The idea: Allow customers to select their own cookie, cake, or biscuit as a carrier, then let them choose from among made-to-order ice cream flavors. The result: A frozen dessert that’s portable, neat to eat, and terrifically decadent.

If the notion sounds far-fetched, consider that it could be done with very little new equipment and with only a modest degree of operational complexity. We’d begin with an inventory of perhaps six to 12 cookie- and cake-based platforms ranging from oatmeal-raisin cookie to pound cake. There’s even the option to use oversized animal crackers or whoopie pies. The instant ice cream would be fashioned from a single base formula combined with various flavor mixes: rum raisin, chocolate mint, blueberry vanilla, or burnt caramel, for example. Then, using a simple, portable liquid-nitrogen contraption, quick-serve employees could create an ice cream “patty” that could be sandwiched between any of the carriers.

I’d love to claim full credit for the idea, but the fact is that made-to-order ice cream is already a reality at shops such as Chicago’s iCream, and a similar concept is reportedly coming soon to San Francisco’s Hayes Valley in a shop called Smitten.

What’s more, the phenomenon isn’t limited to the nation’s large urban centers. In Knoxville, Tennessee, Chill Custom Creamery is practicing the craft, and the clever manufacturers of the MooBella Ice Creamery machine have automated the process and placed it on college campuses and other locales in the Northeast.

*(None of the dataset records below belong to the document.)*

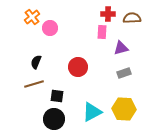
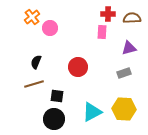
purple triangle: moved 8 px right
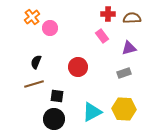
pink rectangle: moved 4 px down; rotated 40 degrees counterclockwise
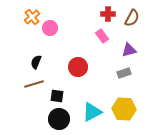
brown semicircle: rotated 120 degrees clockwise
purple triangle: moved 2 px down
black circle: moved 5 px right
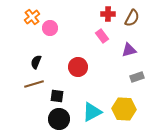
gray rectangle: moved 13 px right, 4 px down
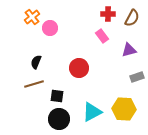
red circle: moved 1 px right, 1 px down
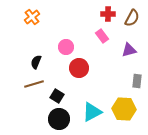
pink circle: moved 16 px right, 19 px down
gray rectangle: moved 4 px down; rotated 64 degrees counterclockwise
black square: rotated 24 degrees clockwise
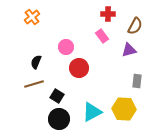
brown semicircle: moved 3 px right, 8 px down
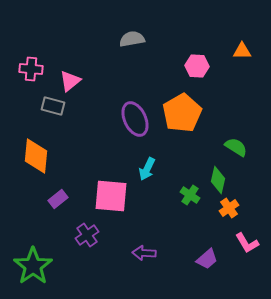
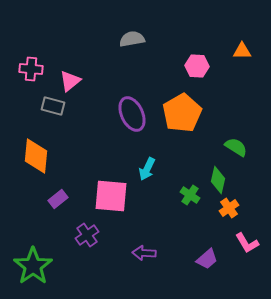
purple ellipse: moved 3 px left, 5 px up
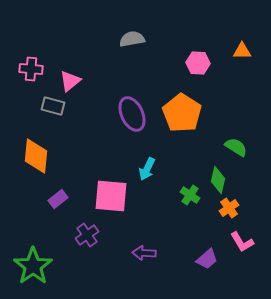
pink hexagon: moved 1 px right, 3 px up
orange pentagon: rotated 9 degrees counterclockwise
pink L-shape: moved 5 px left, 1 px up
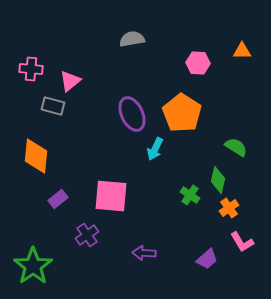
cyan arrow: moved 8 px right, 20 px up
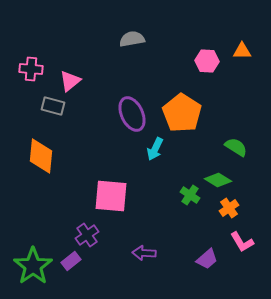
pink hexagon: moved 9 px right, 2 px up
orange diamond: moved 5 px right
green diamond: rotated 72 degrees counterclockwise
purple rectangle: moved 13 px right, 62 px down
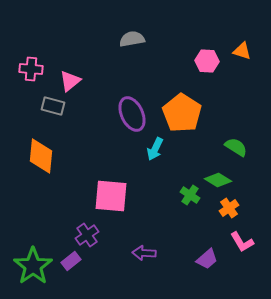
orange triangle: rotated 18 degrees clockwise
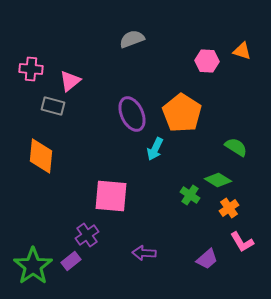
gray semicircle: rotated 10 degrees counterclockwise
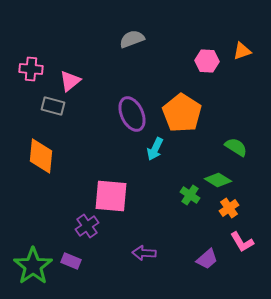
orange triangle: rotated 36 degrees counterclockwise
purple cross: moved 9 px up
purple rectangle: rotated 60 degrees clockwise
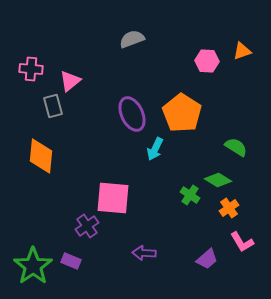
gray rectangle: rotated 60 degrees clockwise
pink square: moved 2 px right, 2 px down
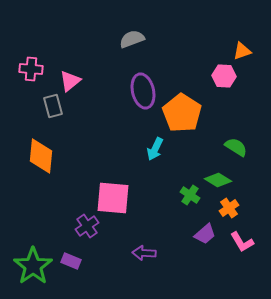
pink hexagon: moved 17 px right, 15 px down
purple ellipse: moved 11 px right, 23 px up; rotated 12 degrees clockwise
purple trapezoid: moved 2 px left, 25 px up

Made-to-order ice cream sandwiches, meanwhile, are already a hit at Cream on Telegraph Avenue in Berkeley, California, where lines of patrons snaked around the block on a Friday night in February (yes, February). And a roving, Los Angeles–based operation called Coolhaus reportedly dispenses similar wares from the confines of a truck whose structural novelty earned a nod from Time magazine in 2009 and this publication in an earlier issue this year.

My guess is that the fresh, made-to-order ice cream concept is likely to gain even greater traction in the not-too-distant future. And if that’s the case, it may be an idea worth quick-serve concepts’ consideration today.